Remember that time, not so long ago, when Iranian President Hassan Rouhani stood before the General Assembly of the United Nations and blamed Washington for the violence in the Middle East, while insisting that all Iran wants is a “win-win” peace? It really wasn’t that long ago – just last week, in fact – but Rouhani himself seems to have already forgotten.
Either that, or Iran’s actions speak louder than its words, because it has decided to expand its role in Syria “in conjunction with Russia’s airstrikes,” to cite The Wall Street Journal. That’s right – Iran will send even more fighters to its already war-torn neighbor, where a large-scale refugee crisis has sent hundreds of thousands fleeing to Europe, to create even more chaos, violence and strife in hopes of winning the war to reinstate President Bashar Assad.
The fighters will be sent to Syria through Iran’s “network of local and foreign proxies,” The Wall Street Journal reported this weekend, adding that “more Iranian commanders, military advisers and expert fighters” could be sent there with them (Rouhani’s speech, however, found no mention in the WSJ report – not even as background).
No sooner had Iran announced it would be marching more troops out to Syria than the operation began, with Reuters reporting last Thursday – just after Rouhani’s speech – that “hundreds of Iranian troops” had arrived in Syria, poised to join the pro-Assad, as well as Hezbollah forces fighting in the country, reportedly in the “Idlib and Hama countryside.”
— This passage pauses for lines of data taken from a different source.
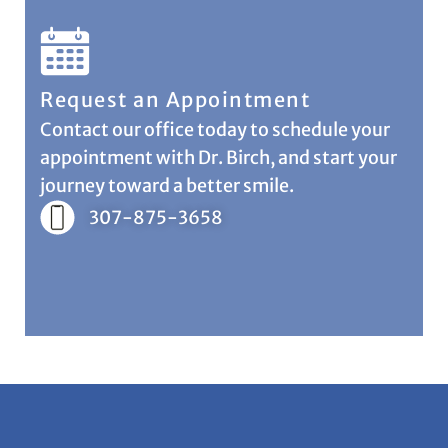
Request an Appointment
Contact our office today to schedule your
appointment with Dr. Birch, and start your
journey toward a better smile.
307-875-3658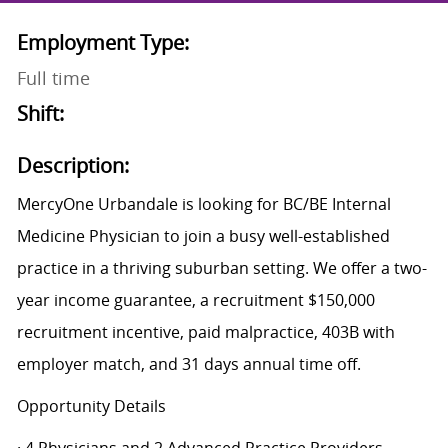
Employment Type:
Full time
Shift:
Description:
MercyOne Urbandale is looking for BC/BE Internal
Medicine Physician to join a busy well-established
practice in a thriving suburban setting. We offer a two-
year income guarantee, a recruitment $150,000
recruitment incentive, paid malpractice, 403B with
employer match, and 31 days annual time off.
Opportunity Details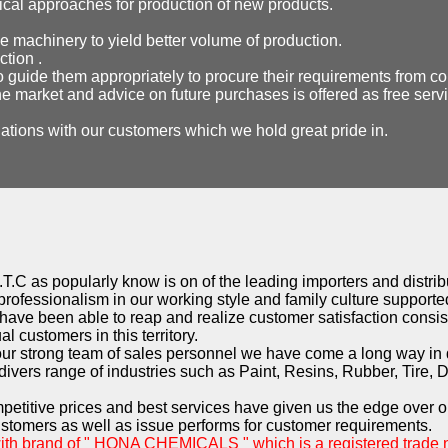
gical approaches for production of new products.
e machinery to yield better volume of production.
ction .
o guide them appropriately to procure their requirements from co
e market and advice on future purchases is offered as free serv
lations with our customers which we hold great pride in.
T.C as popularly know is on of the leading importers and distribu
professionalism in our working style and family culture supported
have been able to reap and realize customer satisfaction consist
l customers in this territory.
 our strong team of sales personnel we have come a long way in
ivers range of industries such as Paint, Resins, Rubber, Tire, 
mpetitive prices and best services have given us the edge over o
ustomers as well as issue performs for customer requirements.
with brand of " HONA CHEMICALS " which is a registered trade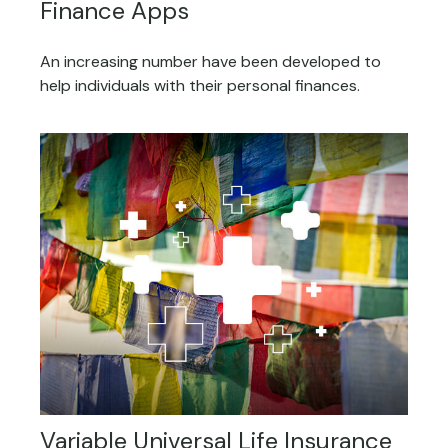
Finance Apps
An increasing number have been developed to
help individuals with their personal finances.
Variable Universal Life Insurance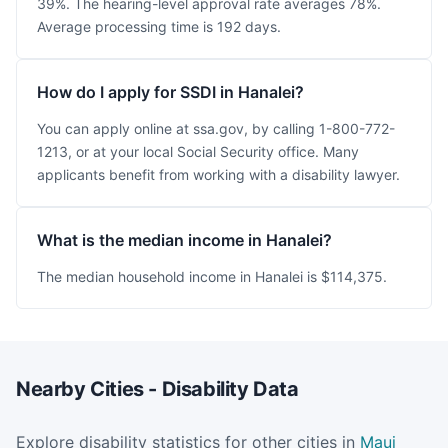
39%. The hearing-level approval rate averages 78%.
Average processing time is 192 days.
How do I apply for SSDI in Hanalei?
You can apply online at ssa.gov, by calling 1-800-772-
1213, or at your local Social Security office. Many
applicants benefit from working with a disability lawyer.
What is the median income in Hanalei?
The median household income in Hanalei is $114,375.
Nearby Cities - Disability Data
Explore disability statistics for other cities in
Maui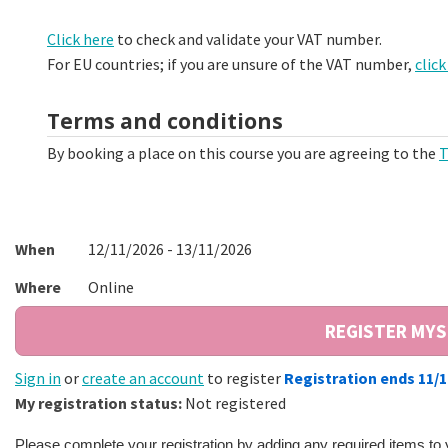
Click here
to check and validate your VAT number.
For EU countries; if you are unsure of the VAT number,
click
Terms and conditions
By booking a place on this course you are agreeing to the
T
When
12/11/2026 - 13/11/2026
Where
Online
Sign in
or
create an account
to register
Registration ends 11/
My registration status:
Not registered
Please complete your registration by adding any required items to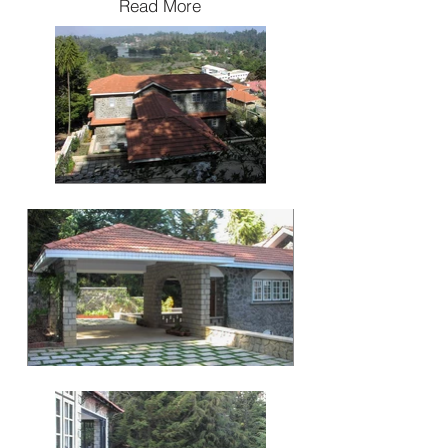
Read More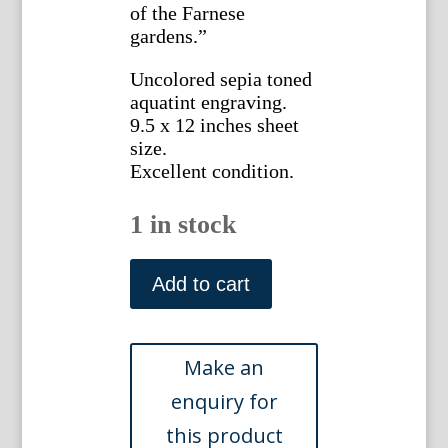
of the Farnese
gardens.”
Uncolored sepia toned
aquatint engraving.
9.5 x 12 inches sheet
size.
Excellent condition.
1 in stock
James
Merigot.
Add to cart
(The
Ruins
of
Caesar's
Palace).
Ruines
de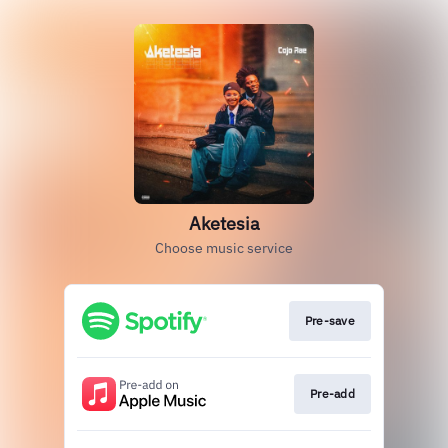
Aketesia
Choose music service
Pre-save
Pre-add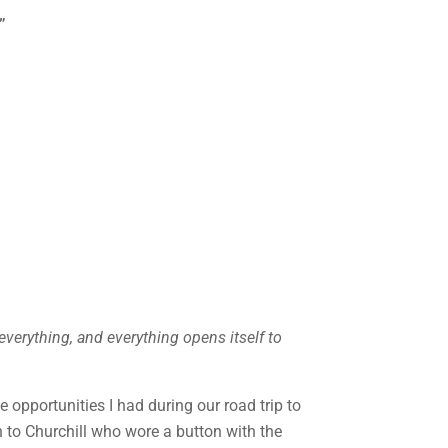
”
verything, and everything opens itself to
 opportunities I had during our road trip to
 to Churchill who wore a button with the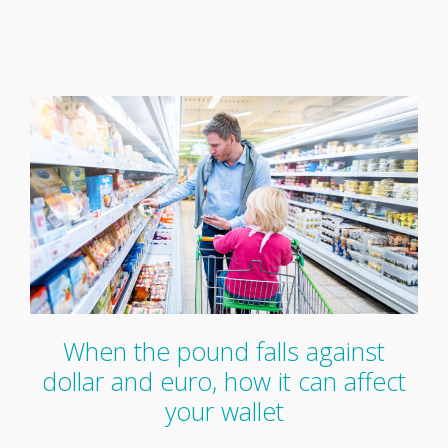
When the pound falls against
dollar and euro, how it can affect
your wallet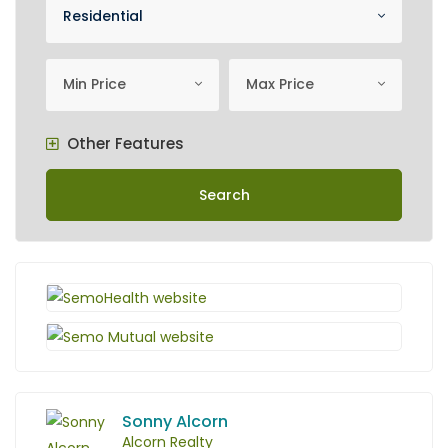
Property Category
Residential
minimum price
Maximum Price
Min Price
Max Price
Other Features
Search
Sonny Alcorn
Alcorn Realty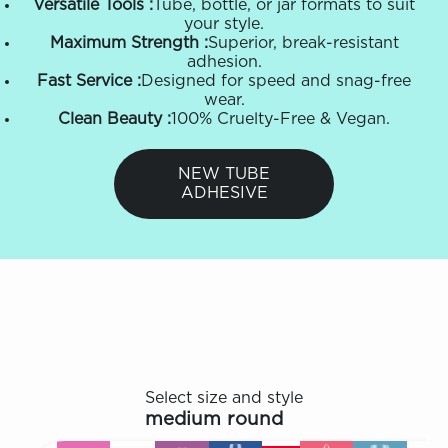
Versatile Tools :
Tube, bottle, or jar formats to suit
your style.
Maximum Strength :
Superior, break-resistant
adhesion.
Fast Service :
Designed for speed and snag-free
wear.
Clean Beauty :
100% Cruelty-Free & Vegan.
NEW TUBE
ADHESIVE
Select size and style
medium round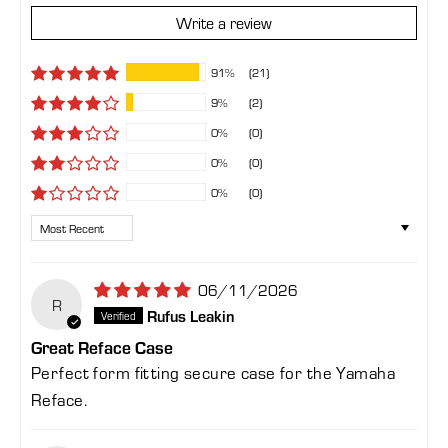
Write a review
91%
(21)
9%
(2)
0%
(0)
0%
(0)
0%
(0)
Sort by
06/11/2026
R
Rufus Leakin
Great Reface Case
Perfect form fitting secure case for the Yamaha
Reface.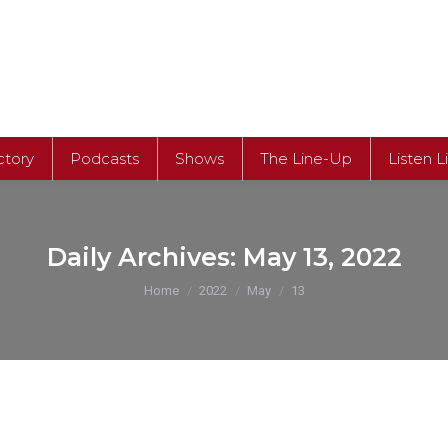
ctory
Podcasts
Shows
The Line-Up
Listen L
Daily Archives:
May 13, 2022
You are here:
Home
2022
May
13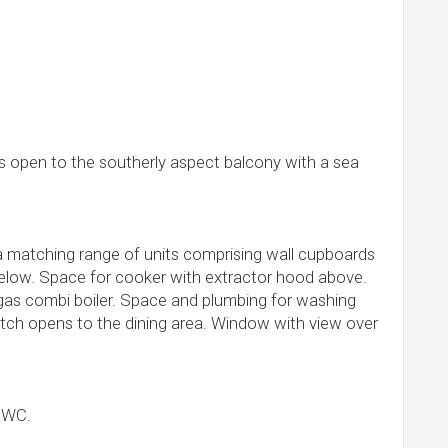
s open to the southerly aspect balcony with a sea
 a matching range of units comprising wall cupboards
low. Space for cooker with extractor hood above.
t gas combi boiler. Space and plumbing for washing
atch opens to the dining area. Window with view over
d WC.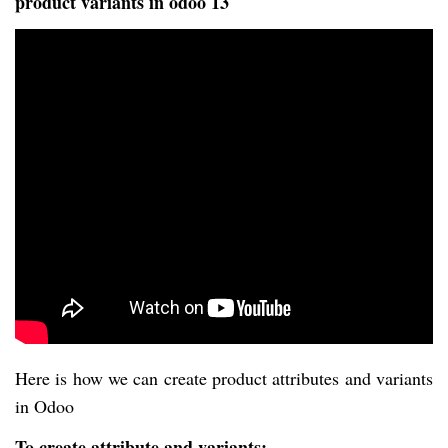
product variants in odoo 13
Here is how we can create product attributes and variants
in Odoo
To create attribute and variants: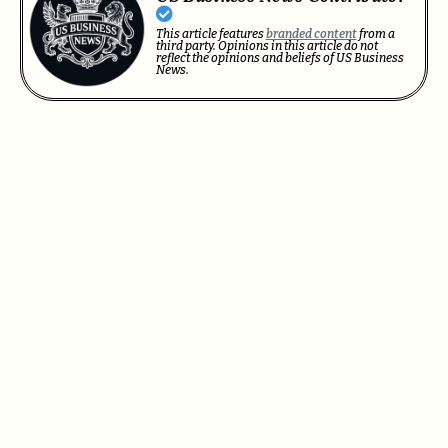
This article features
branded content
from a
third party. Opinions in this article do not
reflect the opinions and beliefs of US Business
News.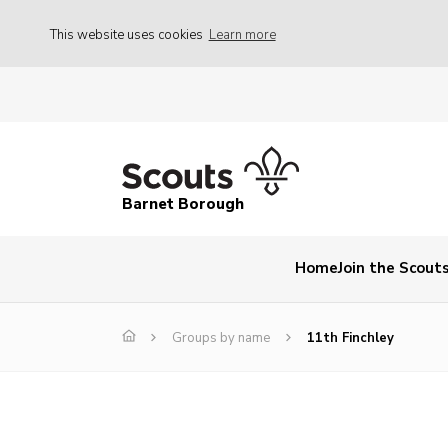
This website uses cookies
Learn more
Barnet Borough
Home
Join the Scout
Groups by name
11th Finchley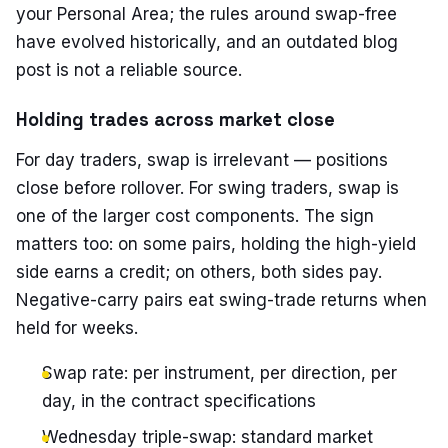
your Personal Area; the rules around swap-free
have evolved historically, and an outdated blog
post is not a reliable source.
Holding trades across market close
For day traders, swap is irrelevant — positions
close before rollover. For swing traders, swap is
one of the larger cost components. The sign
matters too: on some pairs, holding the high-yield
side earns a credit; on others, both sides pay.
Negative-carry pairs eat swing-trade returns when
held for weeks.
Swap rate: per instrument, per direction, per
day, in the contract specifications
Wednesday triple-swap: standard market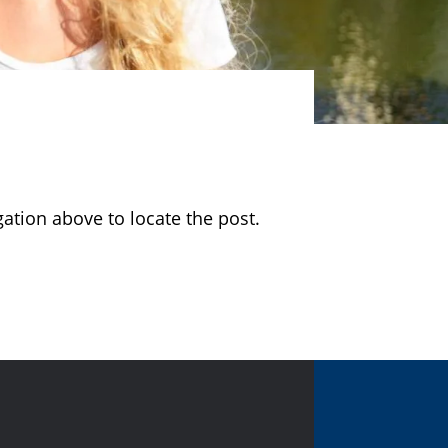
ation above to locate the post.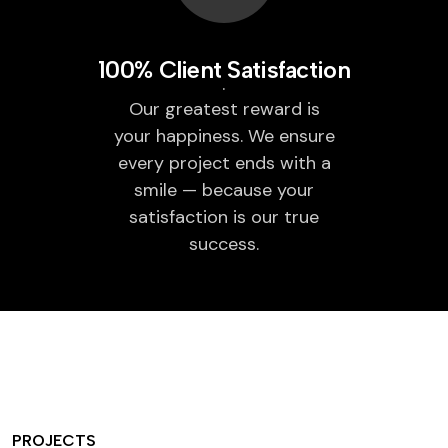
100% Client Satisfaction
Our greatest reward is
your happiness. We ensure
every project ends with a
smile — because your
satisfaction is our true
success.
PROJECTS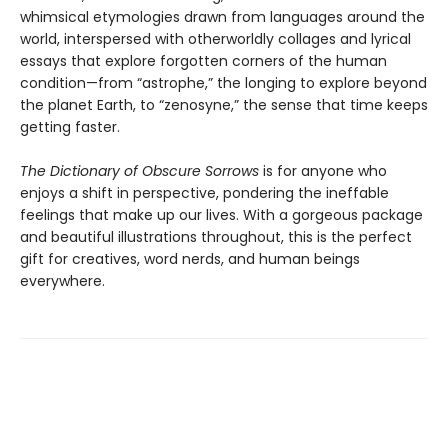
whimsical etymologies drawn from languages around the
world, interspersed with otherworldly collages and lyrical
essays that explore forgotten corners of the human
condition—from “astrophe,” the longing to explore beyond
the planet Earth, to “zenosyne,” the sense that time keeps
getting faster.
The Dictionary of Obscure Sorrows
is for anyone who
enjoys a shift in perspective, pondering the ineffable
feelings that make up our lives. With a gorgeous package
and beautiful illustrations throughout, this is the perfect
gift for creatives, word nerds, and human beings
everywhere.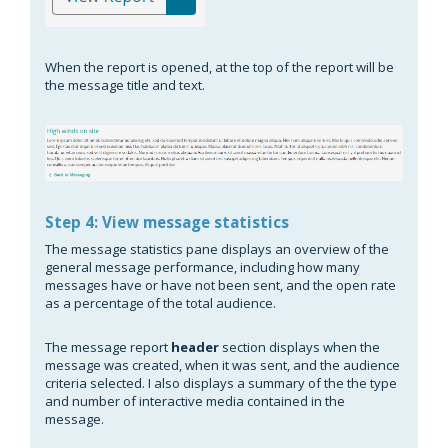
When the report is opened, at the top of the report will be
the message title and text.
Step 4: View message statistics
The message statistics pane displays an overview of the
general message performance, including how many
messages have or have not been sent, and the open rate
as a percentage of the total audience.
The message report
header
section displays when the
message was created, when it was sent, and the audience
criteria selected. I also displays a summary of the the type
and number of interactive media contained in the
message.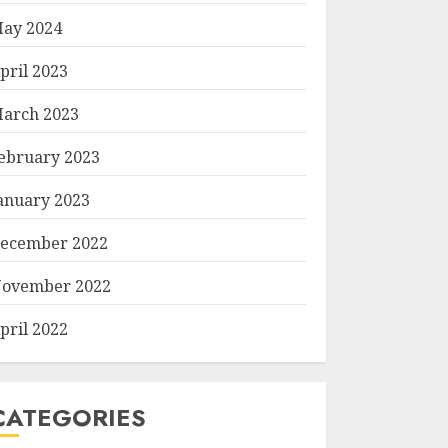
ay 2024
pril 2023
arch 2023
ebruary 2023
anuary 2023
ecember 2022
ovember 2022
pril 2022
CATEGORIES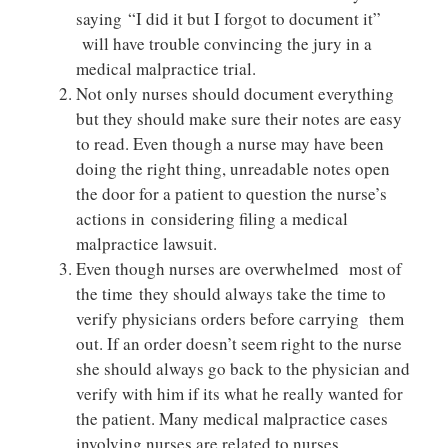
saying “I did it but I forgot to document it”
will have trouble convincing the jury in a
medical malpractice trial.
Not only nurses should document everything
but they should make sure their notes are easy
to read. Even though a nurse may have been
doing the right thing, unreadable notes open
the door for a patient to question the nurse’s
actions in considering filing a medical
malpractice lawsuit.
Even though nurses are overwhelmed most of
the time they should always take the time to
verify physicians orders before carrying them
out. If an order doesn’t seem right to the nurse
she should always go back to the physician and
verify with him if its what he really wanted for
the patient. Many medical malpractice cases
involving nurses are related to nurses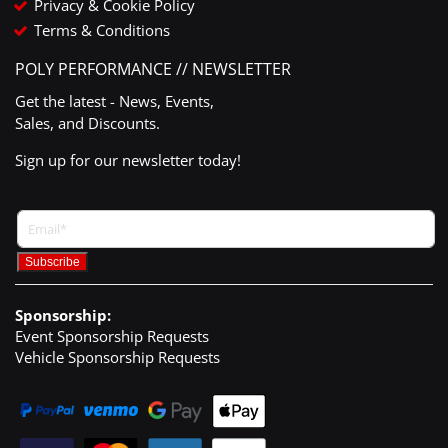
Privacy & Cookie Policy
Terms & Conditions
POLY PERFORMANCE // NEWSLETTER
Get the latest - News, Events,
Sales, and Discounts.
Sign up for our newsletter today!
Sponsorship:
Event Sponsorship Requests
Vehicle Sponsorship Requests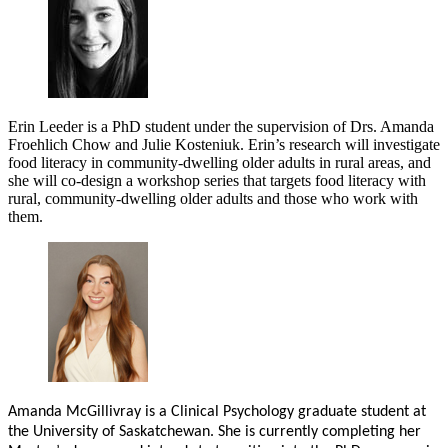
Erin Leeder is a PhD student under the supervision of Drs. Amanda
Froehlich Chow and Julie Kosteniuk. Erin’s research will investigate
food literacy in community-dwelling older adults in rural areas, and
she will co-design a workshop series that targets food literacy with
rural, community-dwelling older adults and those who work with
them.
Amanda McGillivray is a Clinical Psychology graduate student at
the University of Saskatchewan. She is currently completing her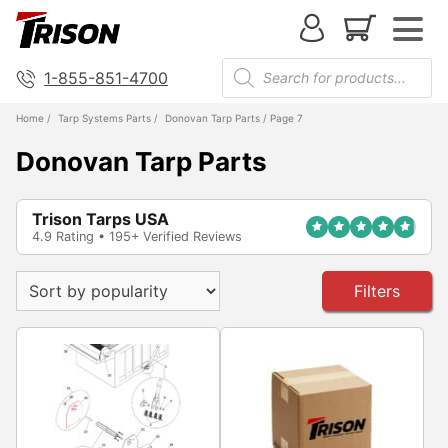
1-855-851-4700
Home
/
Tarp Systems Parts
/
Donovan Tarp Parts
/ Page 7
Donovan Tarp Parts
Trison Tarps USA
4.9 Rating • 195+ Verified Reviews
Filters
The aim? Recovering, with the help of Russia, Hezbollah, and local Syrian groups, territory lost by Assad to insurgents in northwestern Syria. The means? Yet more violence, killing, and destruction, of course, and all in the name of a despot who should be on trial for war crimes rather than waiting on the sidelines for his friends in Moscow and Tehran to put him back in power. With this harsh reality in mind, the press should not be buying Rouhani’s UN speech. Instead, it should be confronting Tehran about its hypocrisy on the devastation it has wrought in Syria – all for the sake of a power play in a region already fraught with bloodshed and instability.